Our introduction to Seville was via Avenida de la Palmera, or Avenue of the Palm Tree, which is lined with these exquisite and unique buildings built as pavillions for each country that exhibited in the Spanish-American fair of 1929. We stopped at the very grand Plaza de Espana, the Spanish pavillion, before then making our way into the old city to see the Seville Cathedral, the third largest church in the world, where Christopher Columbus is buried.
My personal highlight in Seville was having lunch at Las Lapas, a small restaurant off one of the main squares. It was a gloriously warm and sunny winter’s day and we sat outside in the warm sun to eat this delicious Spanish meal.
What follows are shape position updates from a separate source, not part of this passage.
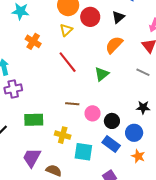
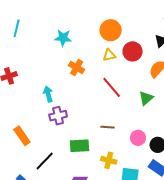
red circle: (90, 17) -> (132, 51), moved
yellow triangle: (66, 30) -> (109, 55), turned 32
brown line: (72, 104) -> (107, 127), moved

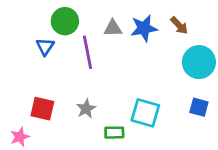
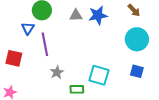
brown arrow: (179, 25) -> (134, 10), moved
purple line: (87, 52) -> (45, 44), moved
red square: (42, 109) -> (14, 58), moved

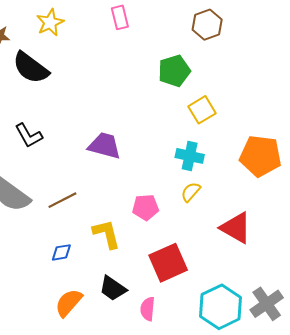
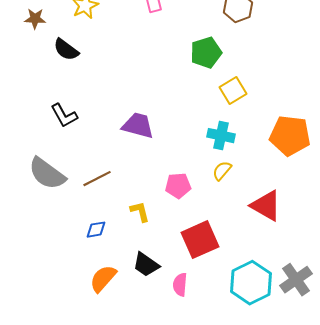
black semicircle: (31, 68) -> (66, 50), size x0.7
yellow L-shape: (107, 234) -> (140, 212), size x0.7

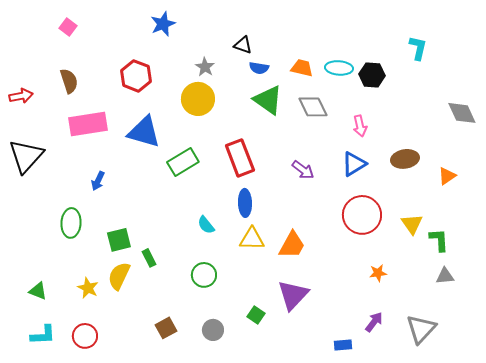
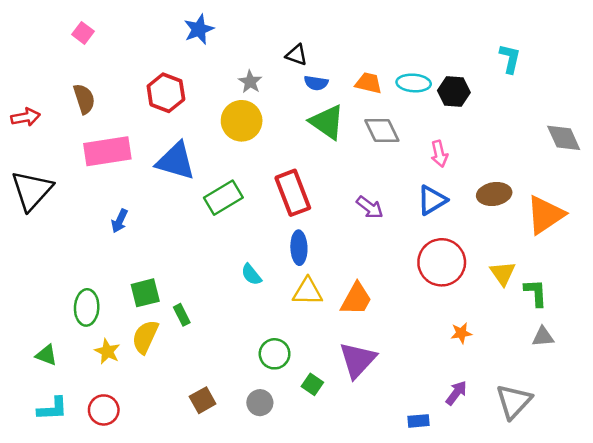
orange triangle: (447, 176) -> (545, 215), size x1.8
green ellipse: (71, 223) -> (87, 307), moved
green circle: (204, 275) -> (275, 354), moved

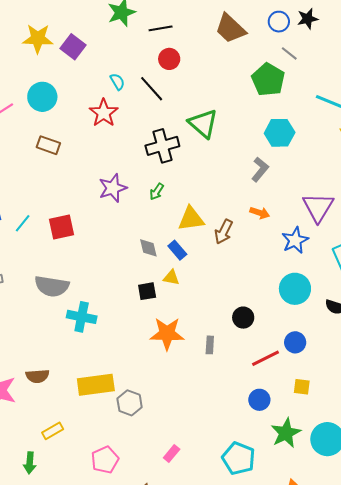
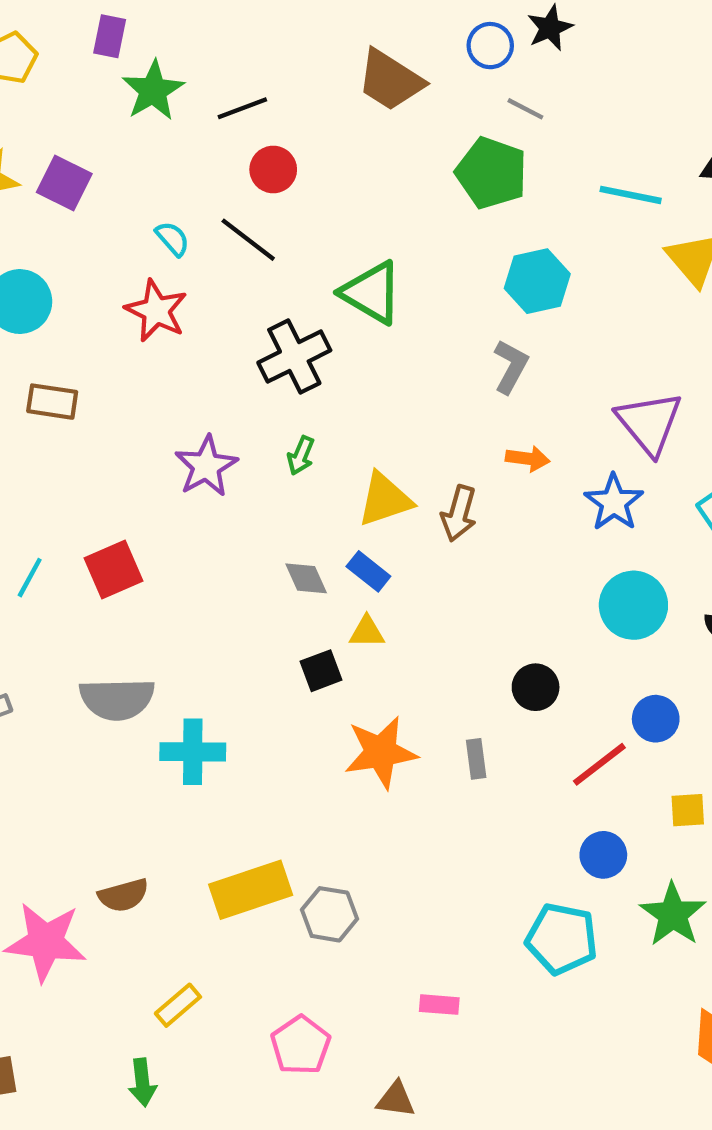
pink rectangle: (172, 454) -> (439, 1005), turned 66
cyan pentagon: (239, 458) -> (562, 939), moved

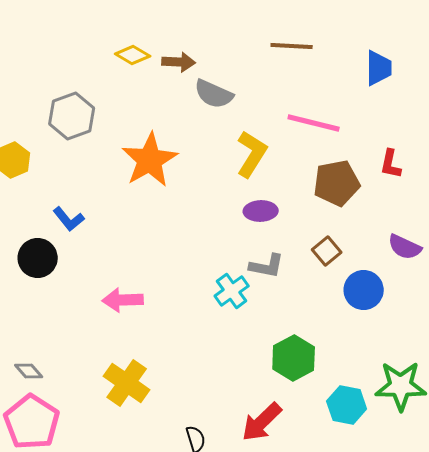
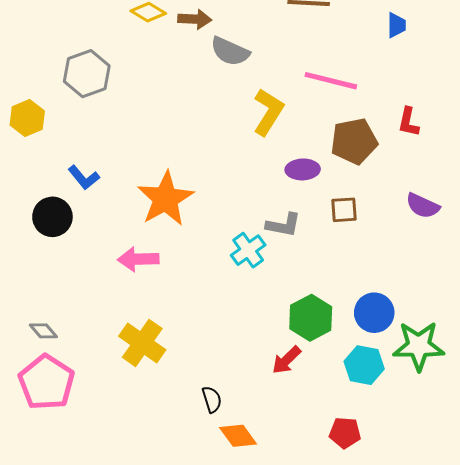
blue trapezoid: (379, 68) -> (396, 25), size x0.7
orange star: (150, 160) -> (165, 199), moved
purple ellipse: (261, 211) -> (303, 169), moved
brown square: (327, 251) -> (344, 210), turned 36
blue circle: (364, 290) -> (374, 313), moved
red arrow: (262, 422) -> (286, 360), moved, size x0.7

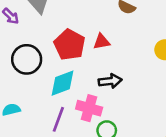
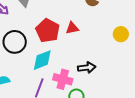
black arrow: (110, 81) -> (87, 68), moved

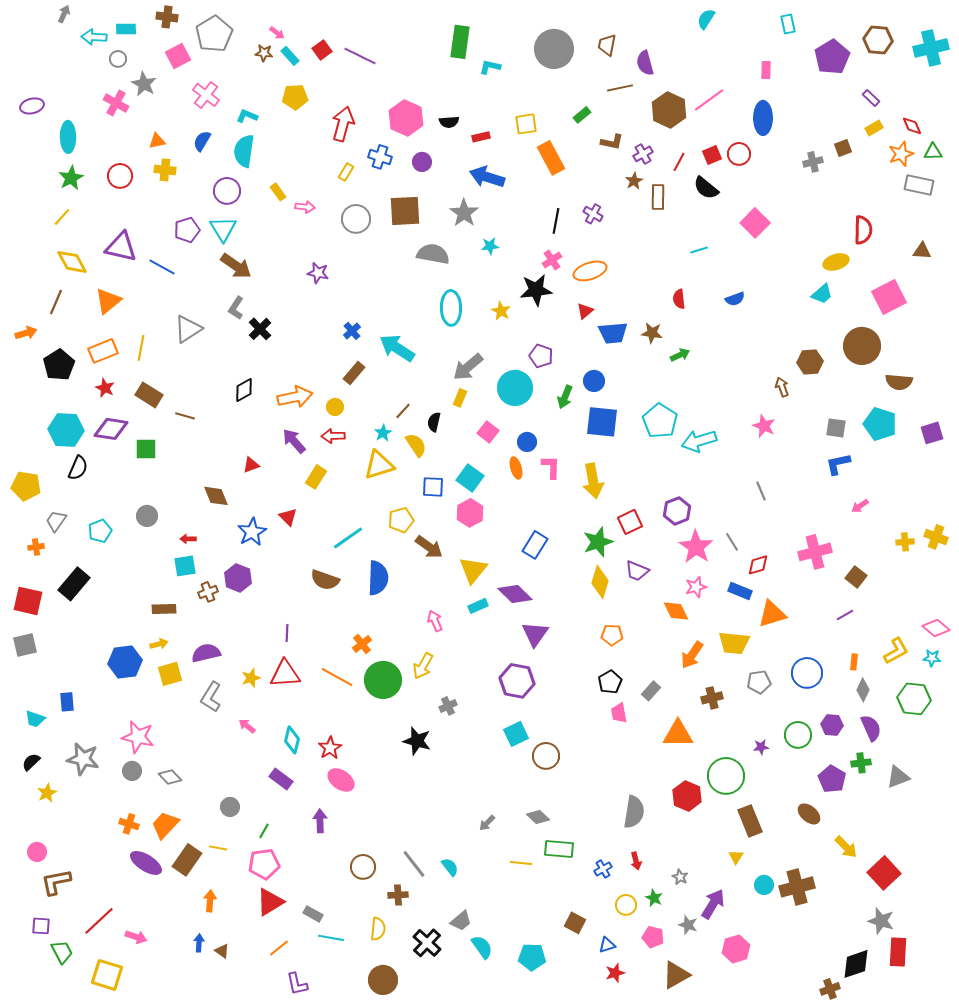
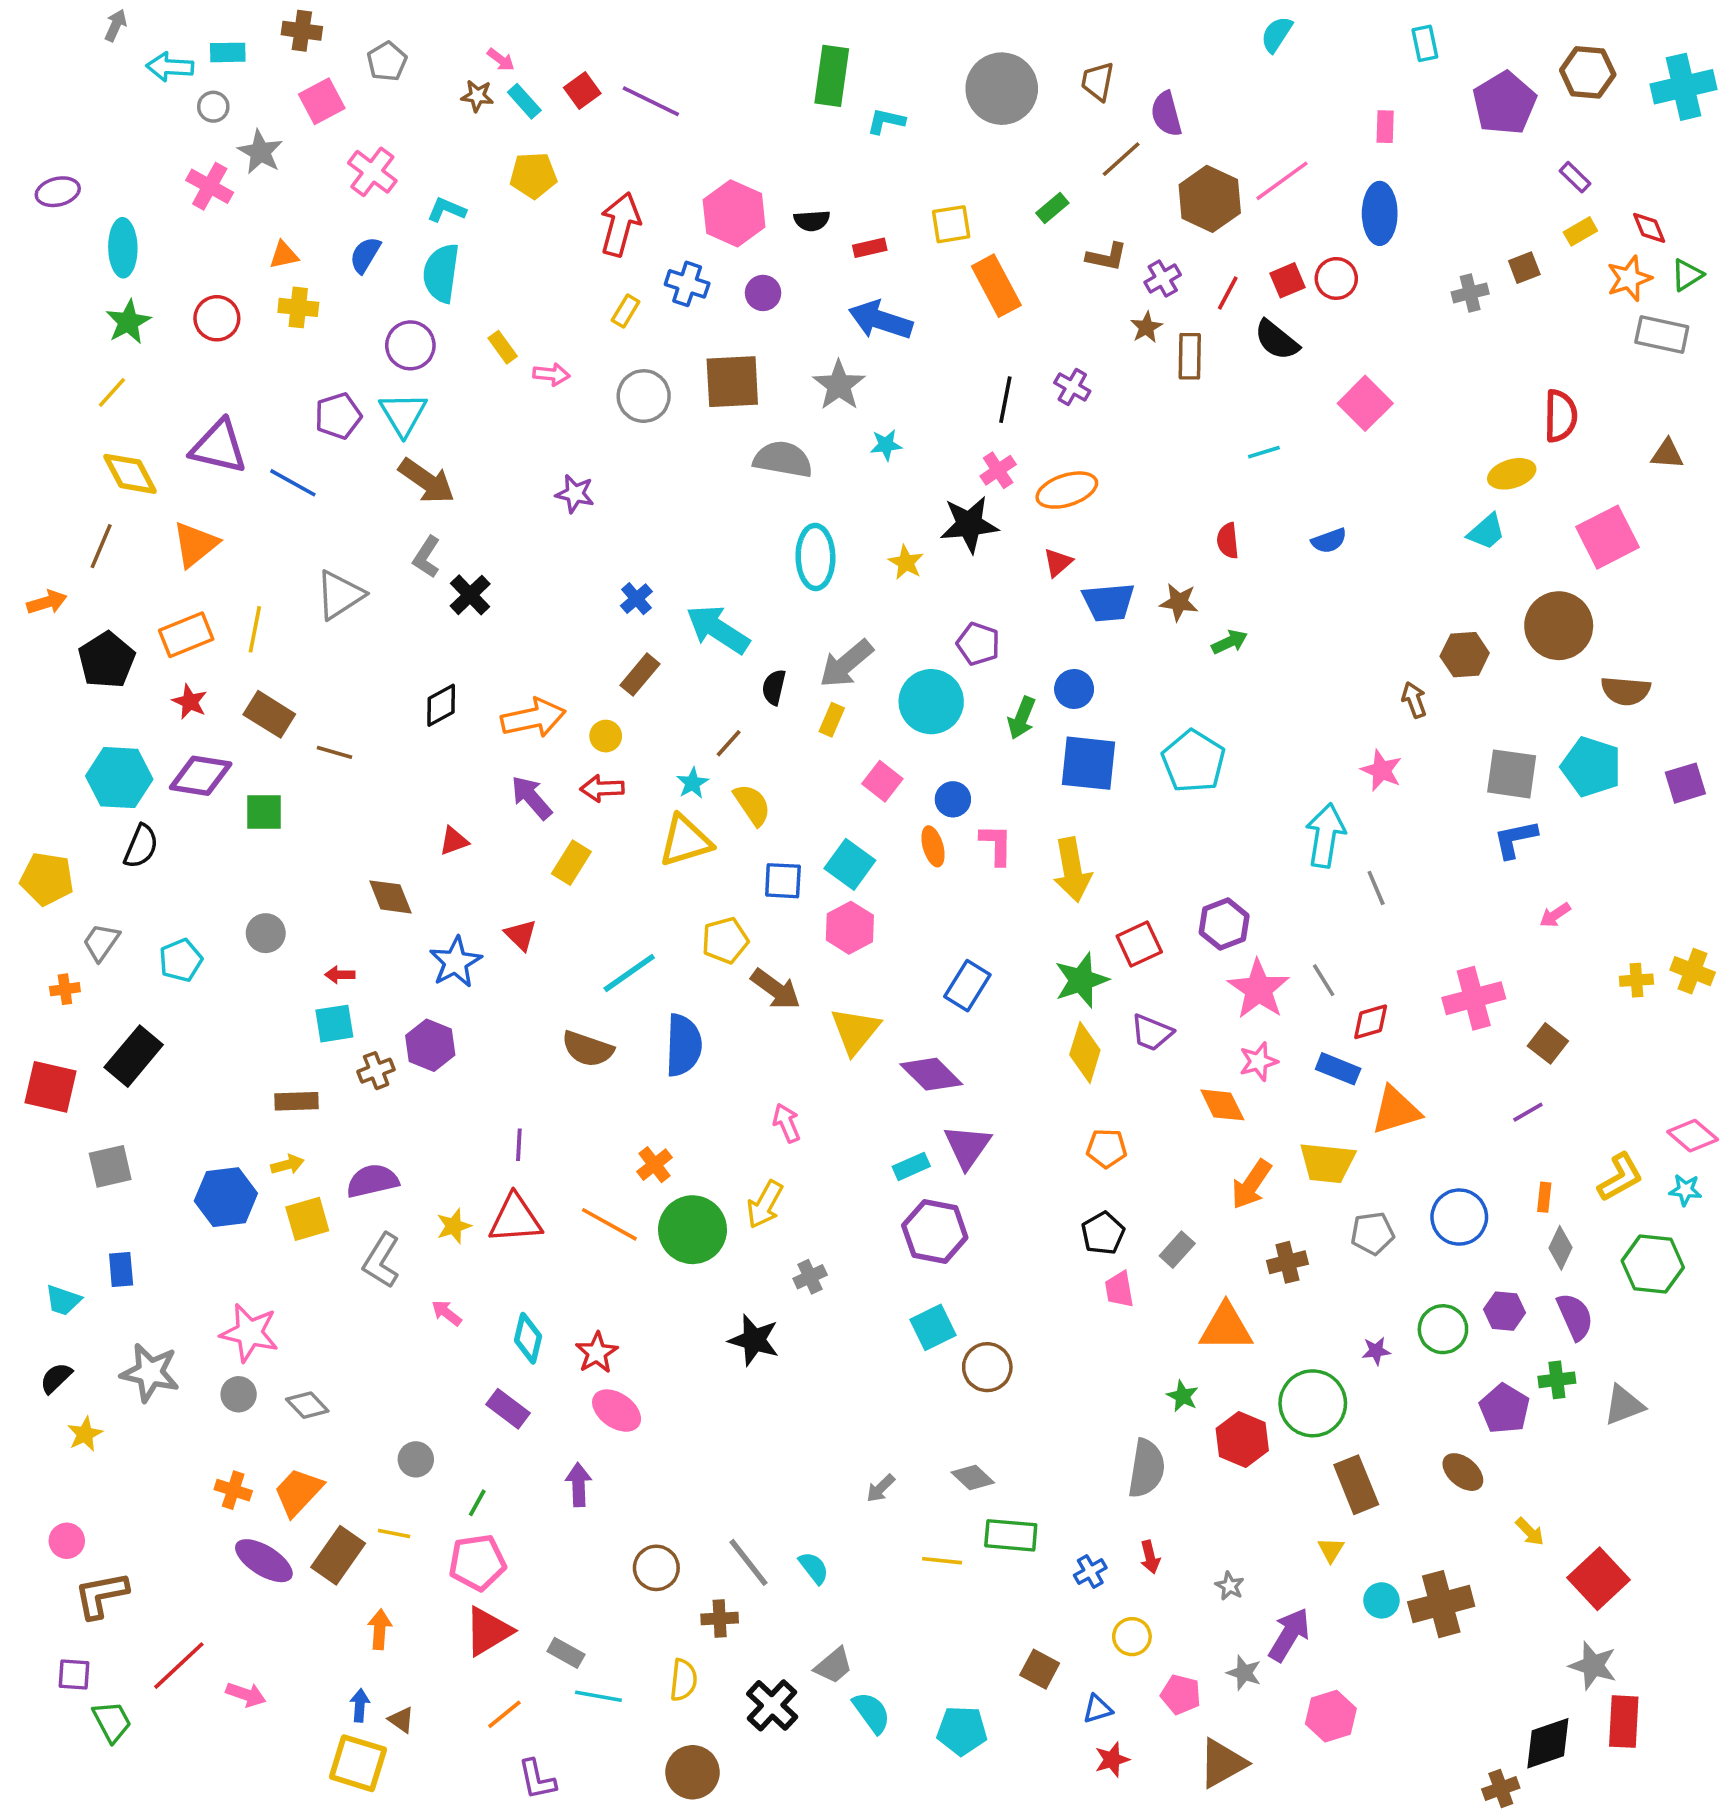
gray pentagon: (214, 34) -> (387, 61), size x0.6
brown line: (620, 88) -> (1121, 159), turned -30
green triangle: (933, 152) -> (1687, 275), turned -30
black semicircle: (434, 422) -> (774, 687), moved
gray square: (836, 428) -> (1512, 774), size x1.4
cyan arrow: (699, 441) -> (1325, 835), moved, turned 116
cyan rectangle: (478, 606) -> (911, 1166), moved
gray square: (25, 645) -> (110, 1166), moved
yellow arrow: (846, 847) -> (1530, 1532), size x0.7
green star: (654, 898) -> (1183, 1396), moved
yellow square: (107, 975) -> (358, 1763), moved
Very simple but very lovely.
In Cordoba the highlight was a visit to the very beautiful La Mezquita Cathedral, or “Mosque Cathedral”. A World Heritage listed site, the Cathedral is a fusion of Muslim and Christian architecture and design and is a stunning encapsulation of Cordoba’s history in building form. Its 856 columns and red and white striped arches are instantly recognisable.
All three cities are very beautiful. It was too rainy to walk through Granada but we did venture down the narrow cobbled streets in the old cities of Seville and Cordoba which were both gorgeous. In Cordoba people decorate their external walls with flower pots filled with geraniums, in addition to the usual flower pots on balconies.
Donna and I have never travelled together and in fact didn’t even spend an enormous amount of time together when we met, so I had no idea what spending a week together might be like or might do to a friendship that otherwise exists only via email.
We’ve clashed once, when we discovered we have a different understanding of what a capuccino is, down to what kind of cup it has to be served in. Overwhelmingly though we’ve discovered that we get on like a house on fire and travel very well together. Which is good to know should any other opportunities arise in the future!